Спустя пару суток этот дряхлый и неуёмный старик вновь притащился к КПП, и уже с другой, точно такой же иконой. Офицеры выдворили религиозного фанатика за пределы прилегающей к забору охраняемой территории и на какое-то время в суматохе суровых осенних дней сорок первого о нем забыли. А он дождался, когда из ворот резиденции выедет кортеж с Верховным, и, неизвестно каким образом пробравшись через оцепление, обязательное при выезде, внезапно оказался на обочине стоящим в полный рост с поднятой в руках иконой. Шедшая впереди машина личной охраны обязана была таранить его и освободить путь, но отчего-то не сделала этого, и солдаты оцепления, заметив старика на дороге, не стреляли, хотя могли бы.

Верховный приказал остановиться, приподнял шторку на окне автомобиля, долго смотрел на старца, после чего велел адъютанту взять икону и принести ему. Слуга выскочил, выхватил образ у старца из рук и вернулся.

— Ступай, князь! — услышал вождь голос с улицы. — Сергиево воинство с тобой!

Через несколько секунд машина понеслась вперёд, старца в мгновение ока схватили, но этот зачумлённый мракобесием человек не то что не сопротивлялся — был счастлив и искренне чему-то радовался.

А Верховный всю дорогу не выпускал икону из рук, сам внёс её в Кремль и поставил в углу комнаты отдыха, накрыв холстиной.

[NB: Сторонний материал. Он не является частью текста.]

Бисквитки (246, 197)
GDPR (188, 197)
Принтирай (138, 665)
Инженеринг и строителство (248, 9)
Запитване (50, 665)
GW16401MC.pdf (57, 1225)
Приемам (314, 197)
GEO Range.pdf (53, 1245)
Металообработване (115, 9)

Имеющий духовное образование, в юности писавший стихи, он отчётливо понимал, что образ Сергия Радонежского в буквальном смысле явился ему, что это Промысел Божий, однако изверившийся, погруженный в пучину материалистических представлений и более того в реальность невиданной войны и смертельной угрозы — враг уже готовился применять артиллерию для обстрела Москвы, он не в силах был растолковать этого знака, а обратиться за помощью было не к кому, да и опасно: несмотря на прежнюю его силу, в первые месяцы войны ближнее окружение молча и тщательно отслеживало его шаги, не пропускало ни одной, даже самой незначительной детали в поведении. Они боялись Верховного, помня его кнут, гуляющий по склонённым спинам, однако теперь этот страх был сравним с шакальим выжидательным страхом, когда мелкие и хищные эти твари незримо и неотступно преследовали утомлённого, раненого льва.

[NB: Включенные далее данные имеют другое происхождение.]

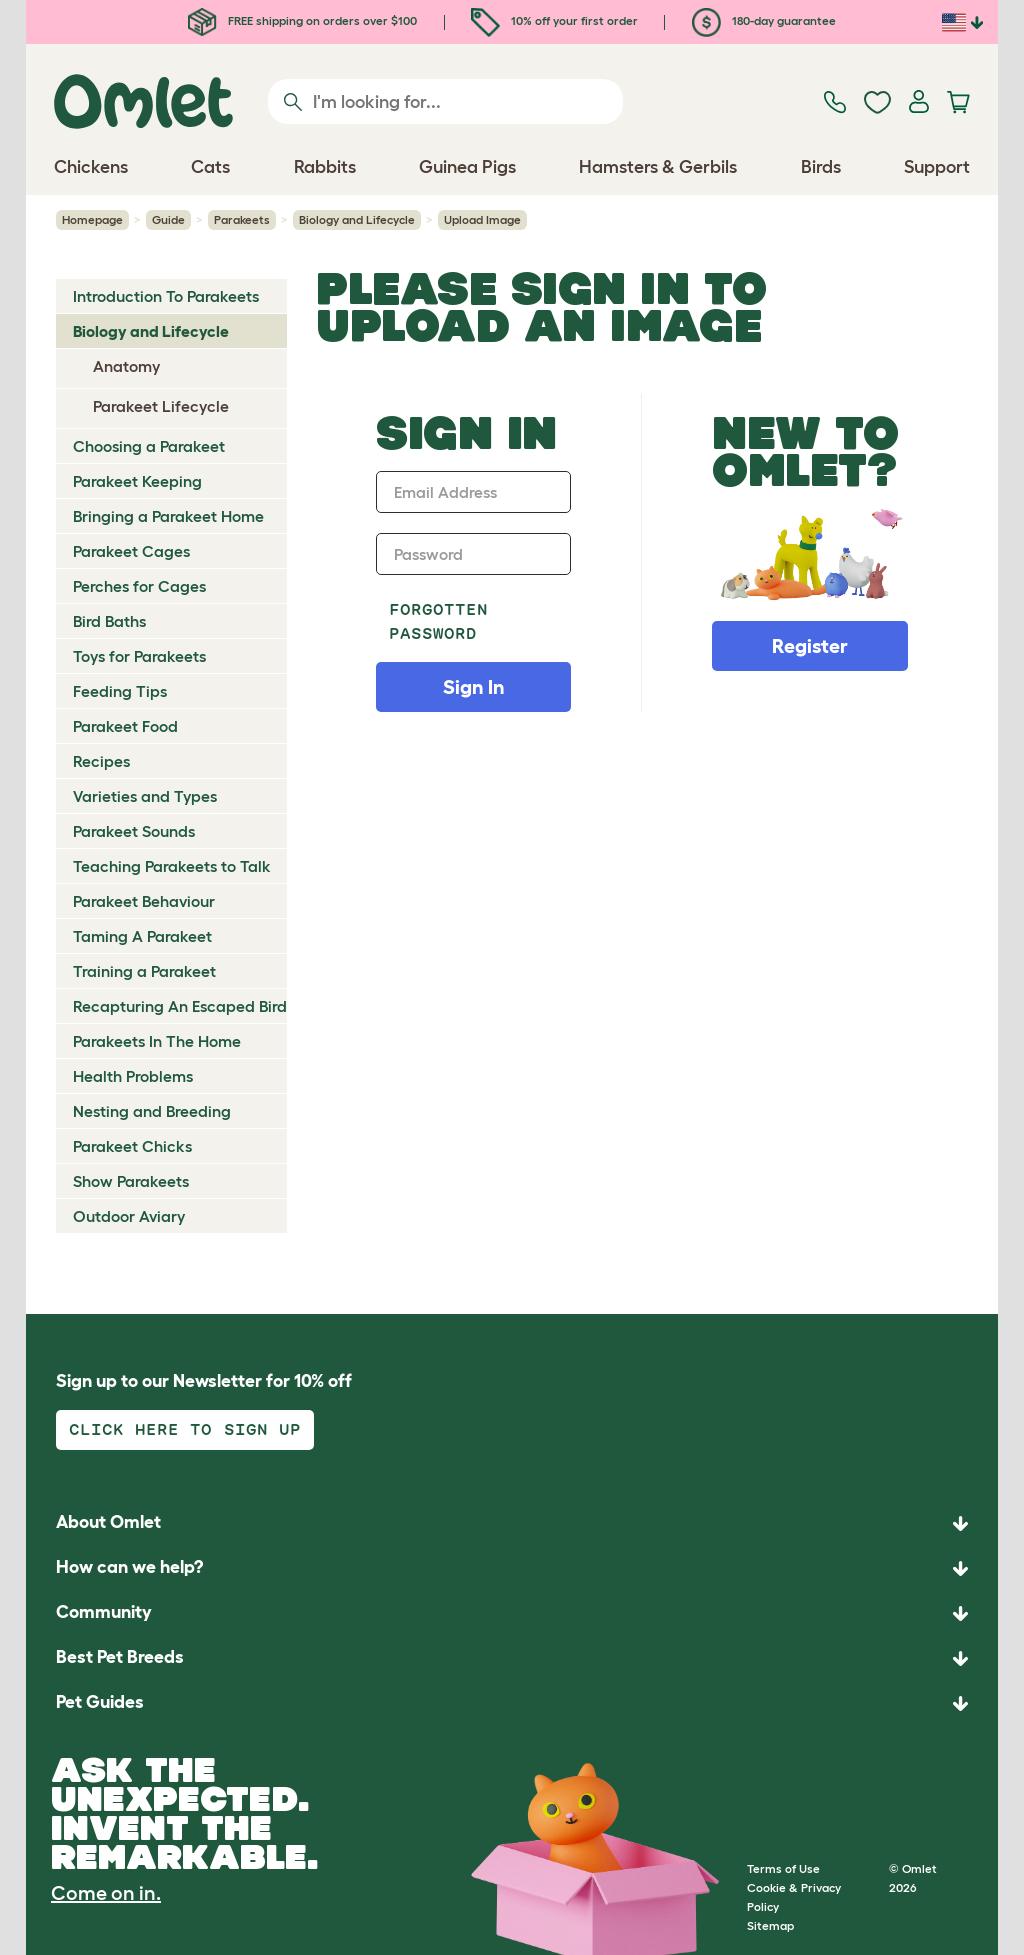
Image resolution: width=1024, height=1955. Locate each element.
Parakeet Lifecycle (161, 406)
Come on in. (106, 1893)
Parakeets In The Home (157, 1041)
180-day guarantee (764, 20)
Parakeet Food (125, 726)
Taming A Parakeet (142, 936)
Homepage (92, 219)
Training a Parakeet (144, 971)
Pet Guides (100, 1702)
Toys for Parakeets (139, 656)
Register (810, 646)
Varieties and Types (145, 796)
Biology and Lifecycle (357, 219)
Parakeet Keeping (137, 481)
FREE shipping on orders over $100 (302, 20)
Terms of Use (783, 1868)
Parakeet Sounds (134, 831)
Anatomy (126, 366)
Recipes (101, 761)
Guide (168, 219)
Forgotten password (438, 621)
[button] (512, 1703)
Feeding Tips (120, 691)
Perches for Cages (139, 586)
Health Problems (133, 1076)
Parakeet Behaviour (144, 901)
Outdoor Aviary (129, 1216)
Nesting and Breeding (152, 1111)
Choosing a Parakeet (149, 446)
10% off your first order (554, 20)
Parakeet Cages (131, 551)
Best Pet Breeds (120, 1657)
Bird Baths (109, 621)
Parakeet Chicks (132, 1146)
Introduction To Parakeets (166, 296)
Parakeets (242, 219)
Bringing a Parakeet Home (168, 516)
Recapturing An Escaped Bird (180, 1006)
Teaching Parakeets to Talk (172, 866)
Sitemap (770, 1925)
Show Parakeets (131, 1181)
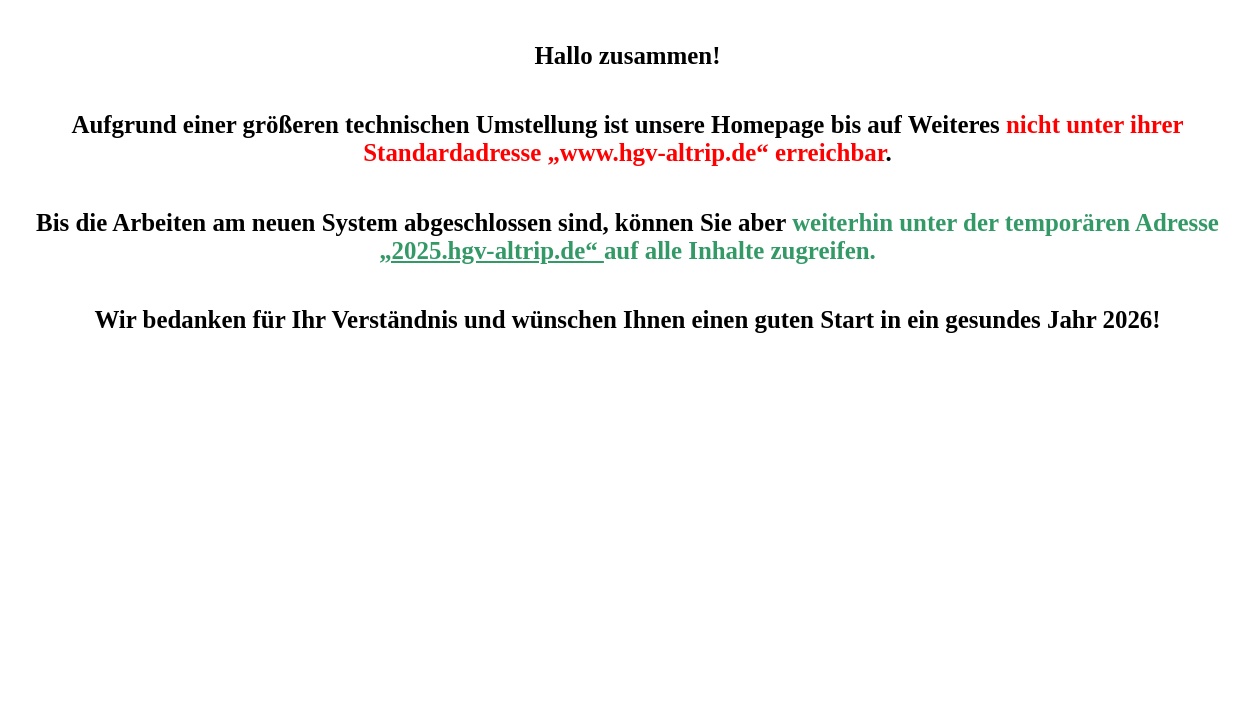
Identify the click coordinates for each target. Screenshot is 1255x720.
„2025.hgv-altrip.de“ (491, 250)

Создавая обновлённую, вычищенную от масонских влияний и бундовского, иудейского воззрения на мир партию, он не заметил, как личными, национальными качествами внёс в неё не русский, а восточный характер и в результате окружил себя магнетизмом вероломства. Он почувствовал это лишь в начале войны, в пору крупнейших поражений; почувствовал и, потрясённый, обратился к народу, как подобает не партийному вождю, а священнику:

— Братья и сестры!

В тот же день, как ему попала в руки икона, после совещания Ставки, Верховный удалился в комнату отдыха, поставил образ преподобного Сергия перед собой и долго блуждал в своём собственном сознании, как в искривлённом пространстве. Он так и не растолковал знака, но ещё более уверился, что это Явление, и с тех пор, как всякий материалист, стал выискивать в сообщениях и сводках его доказательства.

И буквально через сутки, когда ему зачитывали сводку с фронтов обороны Москвы, слух зацепился за факт, на минуту заставивший его оцепенеть. Нераскуренная трубка потухла…

На Западном фронте, пересекая линию обороны Можайск — Дорохове, потерпели катастрофу и упали на нашей территории четыре вражеских ночных тяжёлых бомбардировщика, летевшие бомбить столицу.

Накануне он своей властью, повинуясь некоему сиюминутному порыву, отстранил маршала Будённого от командования Резервным фронтом, объединил его в один Западный и назначил командующим генерала армии Жукова…

— Вы сказали — катастрофу? — запоздало — адъютант читал уже о потерях наших войск за сутки — спросил Верховный.

Опытный, знающий нрав хозяина слуга сориентировался мгновенно.

— Так точно, товарищ Сталин, катастрофу. Ввиду метеоусловий фронтовая истребительная авиация не взлетала, противовоздушная оборона в этом районе малоэффективна из-за большой высоты полёта…

— А кто установил, что была катастрофа?

— Это соображения начальника штаба триста двенадцатой стрелковой дивизии майора Хитрова. Им подписано донесение.

— Пришлите мне этого начальника штаба, — выслушав доклад, попросил Верховный. — Сегодня к пятнадцати часам и с материалами по обстоятельствам катастрофы фашистских стервятников.

Даже искушённый адъютант не ожидал такого оборота.

— Триста двенадцатая дивизия под Можайском, беспрерывные бои… Чтобы отыскать майора, потребуются сутки, не меньше. Быстрее будет, если к месту падения самолётов выслать специальную команду НКВД…

— Хорошо, — согласился Верховный. — Я жду товарища Хитрова к шестнадцати часам.

Адъютант все понял и удалился.

Пока он рвал постромки, исполняя практически невыполнимое задание, Верховный между делом задавал один и тот же вопрос всем, кто в тот день оказывался перед хозяйскими очами.

— А скажите мне, товарищ (имярек), отчего терпят катастрофу и падают вражеские самолёты?

Зам наркома обороны Мехдис, вероятно, уже читал сводку и знал об упавших бомбардировщиках, поэтому ответил с присущей ему осторожностью, одновременно буравя красноглазым взглядом хозяина и стараясь угадать по его реакции, в цвет ли он говорит.

— Предстоит выяснить… погодные условия, мощный грозовой фронт в верхних слоях атмосферы… а возможно, столкновение в условиях плохой видимости… я уже распорядился проверить информацию и доложить…

Верховный умел делать лицо непроницаемым и оставил Мехлиса в заблуждении относительно своего мнения.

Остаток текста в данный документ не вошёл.